▼▼▼

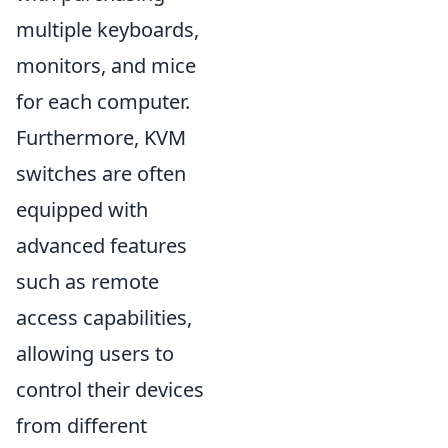
multiple keyboards,
monitors, and mice
for each computer.
Furthermore, KVM
switches are often
equipped with
advanced features
such as remote
access capabilities,
allowing users to
control their devices
from different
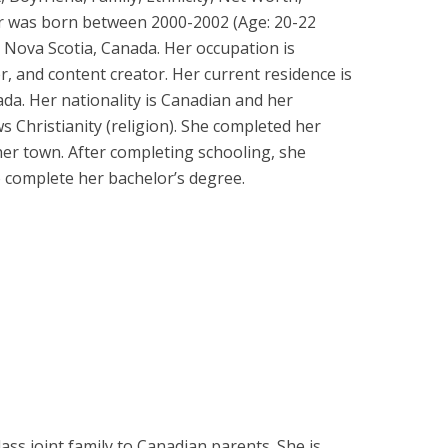
r was born between 2000-2002 (Age: 20-22
, Nova Scotia, Canada. Her occupation is
r, and content creator. Her current residence is
da. Her nationality is Canadian and her
ws Christianity (religion). She completed her
 her town. After completing schooling, she
o complete her bachelor’s degree.
ass joint family to Canadian parents. She is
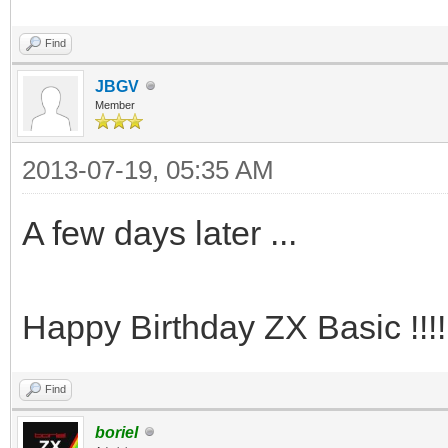
Find
JBGV
Member
2013-07-19, 05:35 AM
A few days later ...
Happy Birthday ZX Basic !!!!
Find
boriel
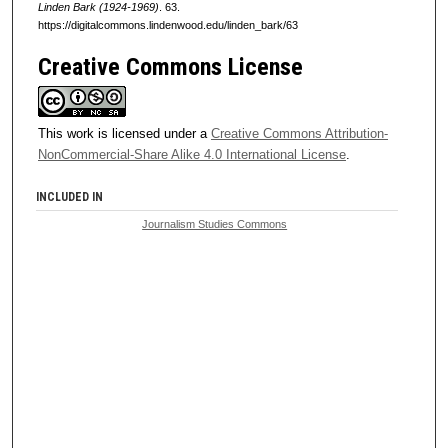
Linden Bark (1924-1969)
. 63.
https://digitalcommons.lindenwood.edu/linden_bark/63
Creative Commons License
This work is licensed under a
Creative Commons Attribution-
NonCommercial-Share Alike 4.0 International License
.
INCLUDED IN
Journalism Studies Commons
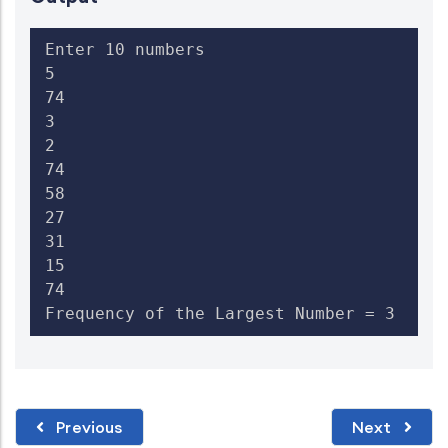
Enter 10 numbers

5

74

3

2

74

58

27

31

15

74

Frequency of the Largest Number = 3  
Previous
Next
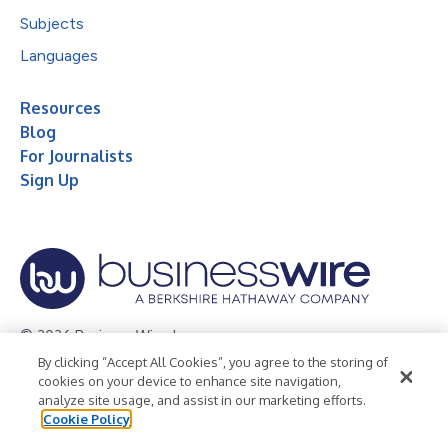
Subjects
Languages
Resources
Blog
For Journalists
Sign Up
© 2026 Business Wire, Inc.
By clicking “Accept All Cookies”, you agree to the storing of
Privacy Policy
Cookie Policy
Accessibility Statement
cookies on your device to enhance site navigation,
analyze site usage, and assist in our marketing efforts.
Terms of Use
Legal
Cookie Policy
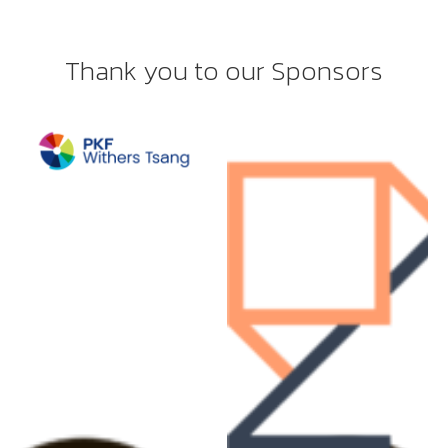
Thank you to our Sponsors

▲▲▲

AIM OF THE EXERCISE → Leave out the pictures. Transcribe only the lines above, from the first through the one that contains "r, and content".

ANSWER TO THIS PROBLEM →
multiple keyboards,
monitors, and mice
for each computer.
Furthermore, KVM
switches are often
equipped with
advanced features
such as remote
access capabilities,
allowing users to
control their devices
from different
r was born between 2000-2002 (Age: 20-22
, Nova Scotia, Canada. Her occupation is
r, and content creator. Her current residence is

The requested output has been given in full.